TASK STATEMENT: In your copy of the data, include no pictures and alter nothing else.

THE INPUT:

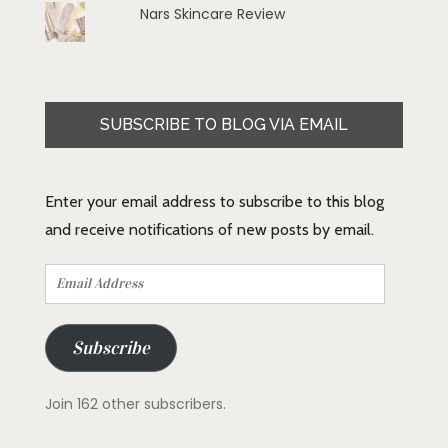
Nars Skincare Review
SUBSCRIBE TO BLOG VIA EMAIL
Enter your email address to subscribe to this blog
and receive notifications of new posts by email.
Email
Address
Subscribe
Join 162 other subscribers.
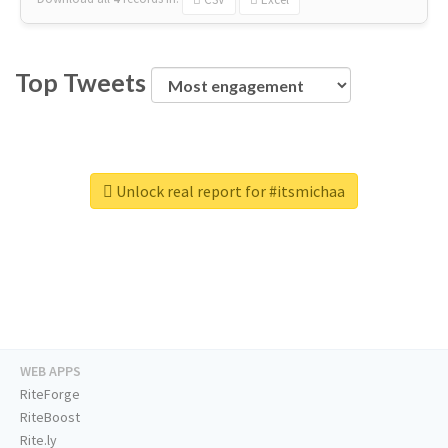
Top Tweets
Unlock real report for #itsmichaa
WEB APPS
RiteForge
RiteBoost
Rite.ly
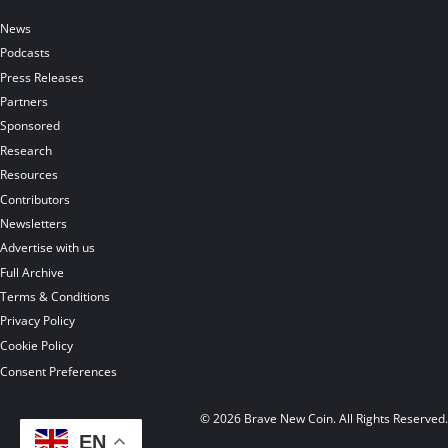
News
Podcasts
Press Releases
Partners
Sponsored
Research
Resources
Contributors
Newsletters
Advertise with us
Full Archive
Terms & Conditions
Privacy Policy
Cookie Policy
Consent Preferences
© 2026 Brave New Coin. All Rights Reserved
EN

YOUR SOLUTION:
Nars Skincare Review
SUBSCRIBE TO BLOG VIA EMAIL
Enter your email address to subscribe to this blog
and receive notifications of new posts by email.
Email
Address
Subscribe
Join 162 other subscribers.
Top Tweets
Unlock real report for #itsmichaa
WEB APPS
RiteForge
RiteBoost
Rite.ly
News
Podcasts
Press Releases
Partners
Sponsored
Research
Resources
Contributors
Newsletters
Advertise with us
Full Archive
Terms & Conditions
Privacy Policy
Cookie Policy
Consent Preferences
© 2026 Brave New Coin. All Rights Reserved
EN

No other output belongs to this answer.